Почти неделю после этого мною владел беспросветный ужас. Никогда еще в жизни я не был так близок к безумию. Ибо несмотря на то, что я вновь находился в окружении привычной действительности, безопасности при этом я уже не чувствовал. Мне казалось, что, возвратясь в мир сознания, я напоминаю собой страуса, прячущего голову в песок, то есть веду себя так, словно отказываюсь видеть опасность.

Хорошо, что в ту пору я находился не у дел: заниматься чем-либо я был просто не в состоянии. Но примерно через неделю мне пришла мысль: «А чего ты, собственно, страшишься? Ведь с тобой ничего не случилось». И от этой мысли я мгновенно приободрился. А как раз через несколько дней компания «Стэндэрд моторс энд инджиниэринг» предложила мне должность начальника медицинской службы. Я принял предложение и с головой ушел в работу этого громадного многоотраслевого производственного концерна, что на долгое время лишило меня возможности уединиться с мыслями или спланировать новые эксперименты. А едва мне случалось хотя бы мимолетом подумать об опытах с мескалином, как с моим самочувствием происходил такой перепад, что я всякий раз поспешно придумывал для себя повод вернуться к этим мыслям как-нибудь в другой раз.

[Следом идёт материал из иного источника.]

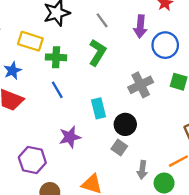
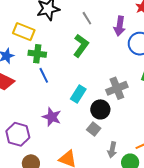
green cross: (56, 57) -> (37, 54), moved
gray cross: (141, 85) -> (117, 88), moved
cyan rectangle: (98, 108) -> (78, 94), turned 42
purple star: (70, 137) -> (52, 117), turned 30

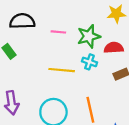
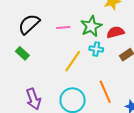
black semicircle: (22, 21) -> (29, 24), turned -30
yellow line: (62, 70) -> (73, 61), turned -50

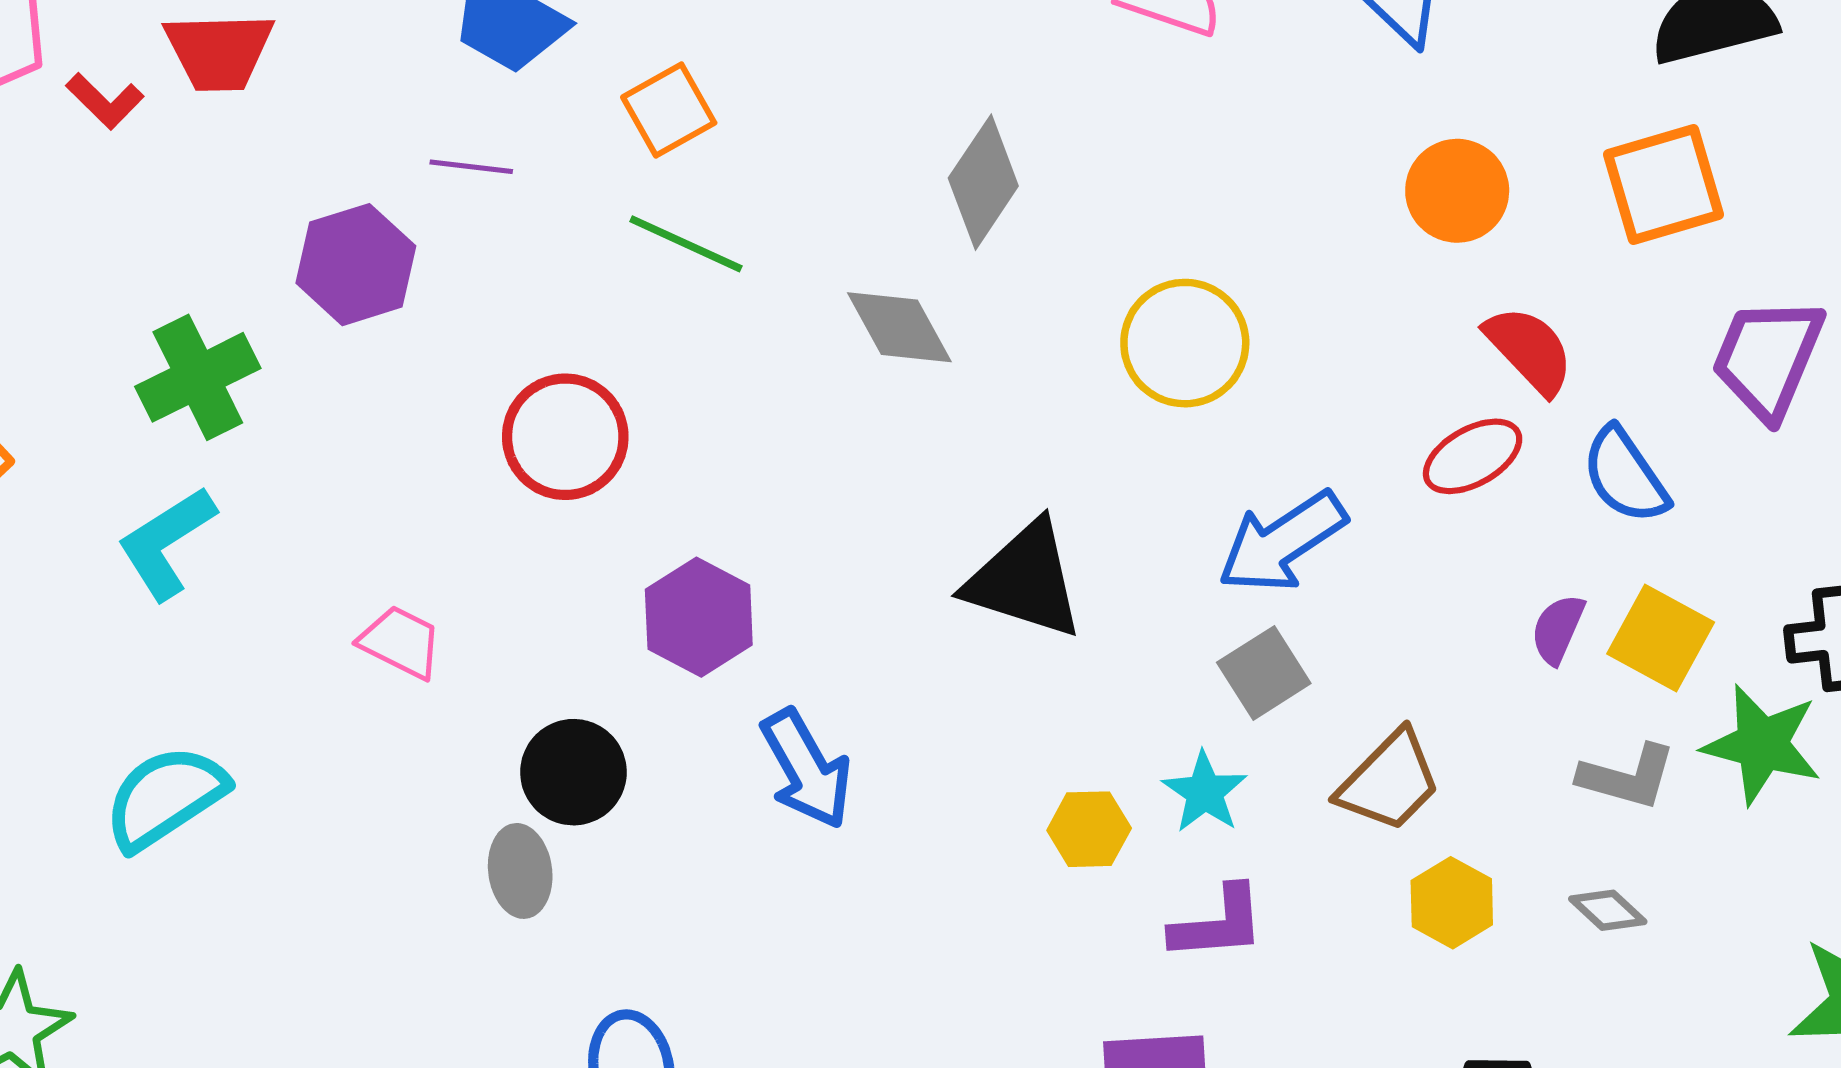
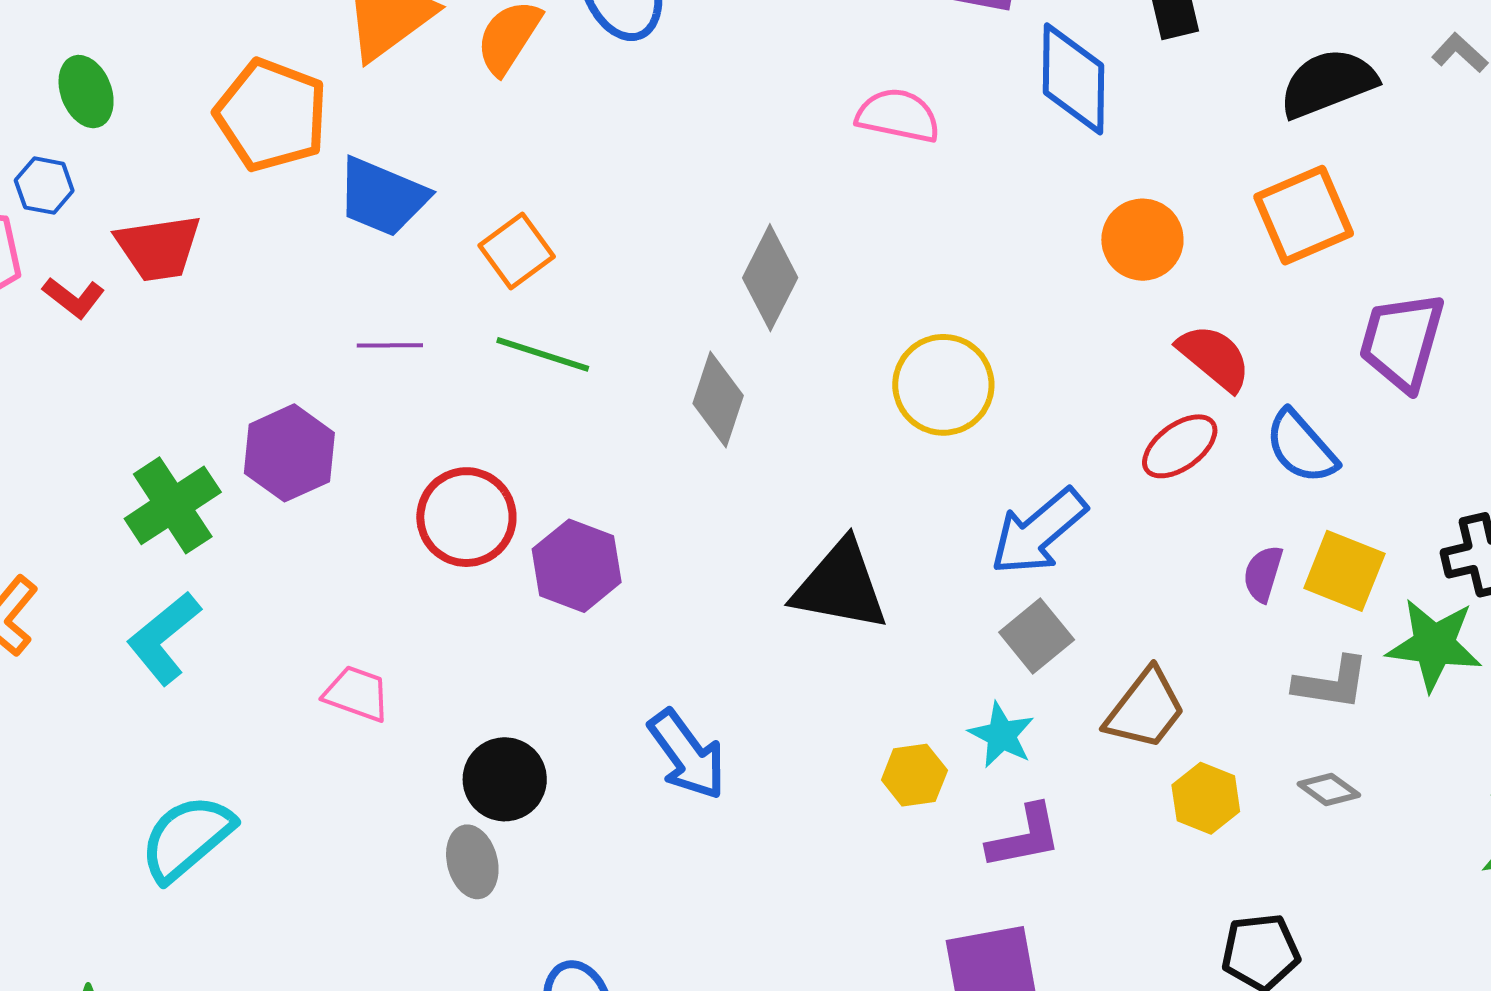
purple line: (471, 167) -> (390, 345), moved
purple hexagon: (356, 265) -> (289, 453), moved
gray diamond: (899, 327) -> (718, 400), turned 54
purple hexagon: (699, 617) -> (577, 566), moved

Шесть месяцев назад я все-таки вернулся к этому вопросу; на этот раз, правда, под несколько иным углом. Мой друг Рупперт Хаддон из Принстона рассказал, как с помощью ЛСД провел у себя ряд чрезвычайно успешных экспериментов по излечению сексуальных маньяков. Излагая свою теорию, он подразумевает то самое погружение в сферу умственной привычки, о котором я веду речь. Гуссерль осознал, что, имея в своем распоряжении топографические карты, на которые нанесен каждый сантиметр земной поверхности, мы в то же время не располагаем атласом к миру своего ума.

Чтение Гуссерля возобновило мою отвагу. Мысль попробовать мескалин еще раз приводила меня в ужас; феноменология же ведет отсчет именно от изначального, обычного состояния сознания. Так я снова начал делать записи, касающиеся проблем внутреннего мира человека и географии сознания.

В очень скором времени я стал замечать, что какие-то скрытные внутренние силы во мне противятся тому, чтобы я проводил исследование. Стоило мне вплотную задуматься над занимающими меня проблемами, как я начинал вдруг испытывать ноющую головную боль и тошноту. Просыпаясь поутру, я ощущал себя разбитым и неотдохнувшим. Моим всегдашним увлечением была математика (хотя и на дилетантском уровне), кроме того, я неплохо играю в шахматы. И вот я стал замечать, что едва мне стоит переключить внимание на математику или шахматы, как мое самочувствие улучшается. Но как только я опять начинаю размышлять о проблемах сознания, так болезненная вялость накатывается на меня вновь.